With the Sixth Scottish Esperanto Congress in Dundee 16-19 June 1911, Dundee Esperantists like Lois were vital to the organization and success of local Esperanto events. Still, Lois’ interest in Esperanto began much before this Congress brought worldly Esperantists to Dundee. At eighteen years old, attendance sheets highlight that Lois attended the Fourth Esperanto World Congress of 1908 held in Dresden unaccompanied by her father. Lois’s trip to Dresden was followed by a presentation back in Scotland at the Working Boys and Girls Hall on Tay Street in Perth. Listed in the program of the Perth Esperanto Group from 23 December 1908, Lois presented “Parolado: ‘miaj spertoj ce Dresdeno.’” Besides giving talks about her experiences, Lois was also an Esperanto teacher, and the influence of her teaching is seen in local newspapers such as the Dundee Courier in a clipping from Friday 11 October 1907 under the subtitle ‘Local Esperanto Successes.’ It reads, “Mr Alexander Pride, president, and Miss Lois Beveridge, a member of the Dundee Esperanto Club, have been successful in gaining the advanced diploma of proficiency in the new language. This diploma (Atesto pro Rapableco) is granted by the BEA and entitles the holder to become a recognized teacher of Esperanto and to act as an examiner for the BEA diplomas in the district. With Esperantists in Dundee qualified to act as examiners, it is probable that the number of candidates for the diploma will be much larger in the future.” The dating of this article would have made Lois eighteen years old at the time of gaining the advanced diploma, and it appears that right after this qualification Lois began forming teaching groups. According to the “la Provinjo” section of the 1911 edition of The British Esperantist, a third annual social celebration occurred on 9 February 1911 for the Perth group in which Lois was acknowledged for being the group’s first teacher. While Lois’ profession is left blank in the 1911 Census, the attendance list for the Seventh Esperanto World Congress in Antwerp in 1911 records Lois as attending the conference independently again, but this time with the title “instruistino,” or “teacher” next to her name. Lois’ travel abroad together with her local dedication to teaching Esperanto in Scotland highlights Lois as anything but a strictly Dundee-based Esperantist.

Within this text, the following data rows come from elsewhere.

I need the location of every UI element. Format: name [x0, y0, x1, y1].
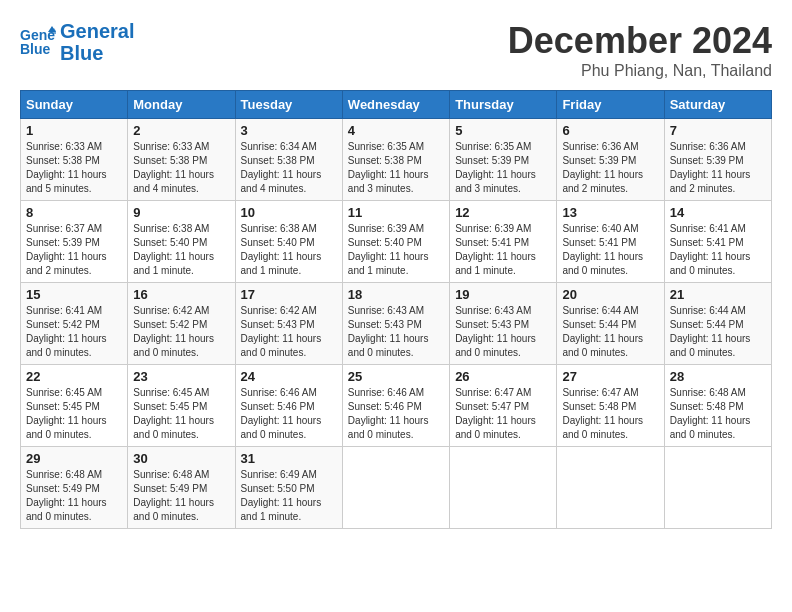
- calendar-cell: 28Sunrise: 6:48 AMSunset: 5:48 PMDayligh…: [664, 365, 771, 447]
- month-title: December 2024: [508, 20, 772, 62]
- calendar-cell: 4Sunrise: 6:35 AMSunset: 5:38 PMDaylight…: [342, 119, 449, 201]
- calendar-cell: 5Sunrise: 6:35 AMSunset: 5:39 PMDaylight…: [450, 119, 557, 201]
- day-info: Sunrise: 6:43 AMSunset: 5:43 PMDaylight:…: [348, 304, 444, 360]
- calendar-cell: 31Sunrise: 6:49 AMSunset: 5:50 PMDayligh…: [235, 447, 342, 529]
- day-info: Sunrise: 6:42 AMSunset: 5:43 PMDaylight:…: [241, 304, 337, 360]
- svg-text:Blue: Blue: [20, 41, 51, 57]
- page-header: General Blue General Blue December 2024 …: [20, 20, 772, 80]
- calendar-cell: 12Sunrise: 6:39 AMSunset: 5:41 PMDayligh…: [450, 201, 557, 283]
- calendar-cell: 21Sunrise: 6:44 AMSunset: 5:44 PMDayligh…: [664, 283, 771, 365]
- header-tuesday: Tuesday: [235, 91, 342, 119]
- calendar-cell: 19Sunrise: 6:43 AMSunset: 5:43 PMDayligh…: [450, 283, 557, 365]
- calendar-week-5: 29Sunrise: 6:48 AMSunset: 5:49 PMDayligh…: [21, 447, 772, 529]
- header-thursday: Thursday: [450, 91, 557, 119]
- day-info: Sunrise: 6:35 AMSunset: 5:38 PMDaylight:…: [348, 140, 444, 196]
- calendar-cell: [557, 447, 664, 529]
- calendar-cell: 13Sunrise: 6:40 AMSunset: 5:41 PMDayligh…: [557, 201, 664, 283]
- day-number: 26: [455, 369, 551, 384]
- day-info: Sunrise: 6:47 AMSunset: 5:48 PMDaylight:…: [562, 386, 658, 442]
- calendar-cell: 6Sunrise: 6:36 AMSunset: 5:39 PMDaylight…: [557, 119, 664, 201]
- header-sunday: Sunday: [21, 91, 128, 119]
- day-info: Sunrise: 6:47 AMSunset: 5:47 PMDaylight:…: [455, 386, 551, 442]
- calendar-cell: 14Sunrise: 6:41 AMSunset: 5:41 PMDayligh…: [664, 201, 771, 283]
- calendar-cell: 8Sunrise: 6:37 AMSunset: 5:39 PMDaylight…: [21, 201, 128, 283]
- calendar-cell: [342, 447, 449, 529]
- day-number: 16: [133, 287, 229, 302]
- day-number: 22: [26, 369, 122, 384]
- calendar-cell: 2Sunrise: 6:33 AMSunset: 5:38 PMDaylight…: [128, 119, 235, 201]
- day-number: 27: [562, 369, 658, 384]
- day-number: 21: [670, 287, 766, 302]
- calendar-cell: 24Sunrise: 6:46 AMSunset: 5:46 PMDayligh…: [235, 365, 342, 447]
- logo-icon: General Blue: [20, 24, 56, 60]
- logo-text: General: [60, 20, 134, 42]
- calendar-table: SundayMondayTuesdayWednesdayThursdayFrid…: [20, 90, 772, 529]
- calendar-cell: 20Sunrise: 6:44 AMSunset: 5:44 PMDayligh…: [557, 283, 664, 365]
- day-number: 9: [133, 205, 229, 220]
- day-info: Sunrise: 6:33 AMSunset: 5:38 PMDaylight:…: [133, 140, 229, 196]
- calendar-cell: 7Sunrise: 6:36 AMSunset: 5:39 PMDaylight…: [664, 119, 771, 201]
- day-number: 8: [26, 205, 122, 220]
- day-info: Sunrise: 6:44 AMSunset: 5:44 PMDaylight:…: [562, 304, 658, 360]
- day-info: Sunrise: 6:48 AMSunset: 5:48 PMDaylight:…: [670, 386, 766, 442]
- header-wednesday: Wednesday: [342, 91, 449, 119]
- day-info: Sunrise: 6:41 AMSunset: 5:41 PMDaylight:…: [670, 222, 766, 278]
- day-number: 10: [241, 205, 337, 220]
- title-block: December 2024 Phu Phiang, Nan, Thailand: [508, 20, 772, 80]
- calendar-cell: 18Sunrise: 6:43 AMSunset: 5:43 PMDayligh…: [342, 283, 449, 365]
- day-info: Sunrise: 6:48 AMSunset: 5:49 PMDaylight:…: [133, 468, 229, 524]
- day-number: 31: [241, 451, 337, 466]
- day-info: Sunrise: 6:48 AMSunset: 5:49 PMDaylight:…: [26, 468, 122, 524]
- calendar-cell: 3Sunrise: 6:34 AMSunset: 5:38 PMDaylight…: [235, 119, 342, 201]
- calendar-header-row: SundayMondayTuesdayWednesdayThursdayFrid…: [21, 91, 772, 119]
- calendar-cell: [664, 447, 771, 529]
- calendar-cell: 17Sunrise: 6:42 AMSunset: 5:43 PMDayligh…: [235, 283, 342, 365]
- day-info: Sunrise: 6:38 AMSunset: 5:40 PMDaylight:…: [241, 222, 337, 278]
- day-number: 17: [241, 287, 337, 302]
- logo-text2: Blue: [60, 42, 134, 64]
- logo: General Blue General Blue: [20, 20, 134, 64]
- day-number: 19: [455, 287, 551, 302]
- day-number: 30: [133, 451, 229, 466]
- calendar-cell: 29Sunrise: 6:48 AMSunset: 5:49 PMDayligh…: [21, 447, 128, 529]
- day-number: 14: [670, 205, 766, 220]
- day-info: Sunrise: 6:41 AMSunset: 5:42 PMDaylight:…: [26, 304, 122, 360]
- calendar-cell: 9Sunrise: 6:38 AMSunset: 5:40 PMDaylight…: [128, 201, 235, 283]
- calendar-cell: 15Sunrise: 6:41 AMSunset: 5:42 PMDayligh…: [21, 283, 128, 365]
- calendar-body: 1Sunrise: 6:33 AMSunset: 5:38 PMDaylight…: [21, 119, 772, 529]
- day-number: 12: [455, 205, 551, 220]
- calendar-week-3: 15Sunrise: 6:41 AMSunset: 5:42 PMDayligh…: [21, 283, 772, 365]
- calendar-cell: 27Sunrise: 6:47 AMSunset: 5:48 PMDayligh…: [557, 365, 664, 447]
- day-number: 15: [26, 287, 122, 302]
- calendar-cell: 23Sunrise: 6:45 AMSunset: 5:45 PMDayligh…: [128, 365, 235, 447]
- day-number: 13: [562, 205, 658, 220]
- day-info: Sunrise: 6:43 AMSunset: 5:43 PMDaylight:…: [455, 304, 551, 360]
- day-number: 1: [26, 123, 122, 138]
- day-info: Sunrise: 6:40 AMSunset: 5:41 PMDaylight:…: [562, 222, 658, 278]
- day-info: Sunrise: 6:36 AMSunset: 5:39 PMDaylight:…: [670, 140, 766, 196]
- day-info: Sunrise: 6:33 AMSunset: 5:38 PMDaylight:…: [26, 140, 122, 196]
- day-number: 23: [133, 369, 229, 384]
- calendar-cell: 30Sunrise: 6:48 AMSunset: 5:49 PMDayligh…: [128, 447, 235, 529]
- day-info: Sunrise: 6:42 AMSunset: 5:42 PMDaylight:…: [133, 304, 229, 360]
- header-friday: Friday: [557, 91, 664, 119]
- day-number: 2: [133, 123, 229, 138]
- day-number: 6: [562, 123, 658, 138]
- day-info: Sunrise: 6:35 AMSunset: 5:39 PMDaylight:…: [455, 140, 551, 196]
- day-number: 5: [455, 123, 551, 138]
- day-number: 4: [348, 123, 444, 138]
- day-number: 7: [670, 123, 766, 138]
- calendar-cell: 1Sunrise: 6:33 AMSunset: 5:38 PMDaylight…: [21, 119, 128, 201]
- calendar-cell: [450, 447, 557, 529]
- day-number: 3: [241, 123, 337, 138]
- calendar-cell: 25Sunrise: 6:46 AMSunset: 5:46 PMDayligh…: [342, 365, 449, 447]
- day-info: Sunrise: 6:37 AMSunset: 5:39 PMDaylight:…: [26, 222, 122, 278]
- day-info: Sunrise: 6:38 AMSunset: 5:40 PMDaylight:…: [133, 222, 229, 278]
- calendar-cell: 16Sunrise: 6:42 AMSunset: 5:42 PMDayligh…: [128, 283, 235, 365]
- day-number: 29: [26, 451, 122, 466]
- day-number: 24: [241, 369, 337, 384]
- day-info: Sunrise: 6:44 AMSunset: 5:44 PMDaylight:…: [670, 304, 766, 360]
- day-number: 18: [348, 287, 444, 302]
- day-info: Sunrise: 6:49 AMSunset: 5:50 PMDaylight:…: [241, 468, 337, 524]
- calendar-cell: 26Sunrise: 6:47 AMSunset: 5:47 PMDayligh…: [450, 365, 557, 447]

Rather, she was invested in the expansion and future of Esperanto groups within Fife and Scotland as a whole.
Lois’ sister Heather Beveridge, on the other hand, was a scientist. Research about Heather’s life and trajectory as a chemist has been undertaken by Marelene Rayner-Canham and Geoffrey Rayner-Canham in Pioneering British Women Chemists: Their Lives and Contributions. Their biographical research found that Heather attended Harris Academy in Dundee as a child, and at sixteen years old she entered University College in Dundee. After graduating with a B.Sc from St Andrews she was appointed a Carnegie Research Scholar at Dundee working with James Walker. Heather went with Walker to the University of Edinburgh to continue her work with him.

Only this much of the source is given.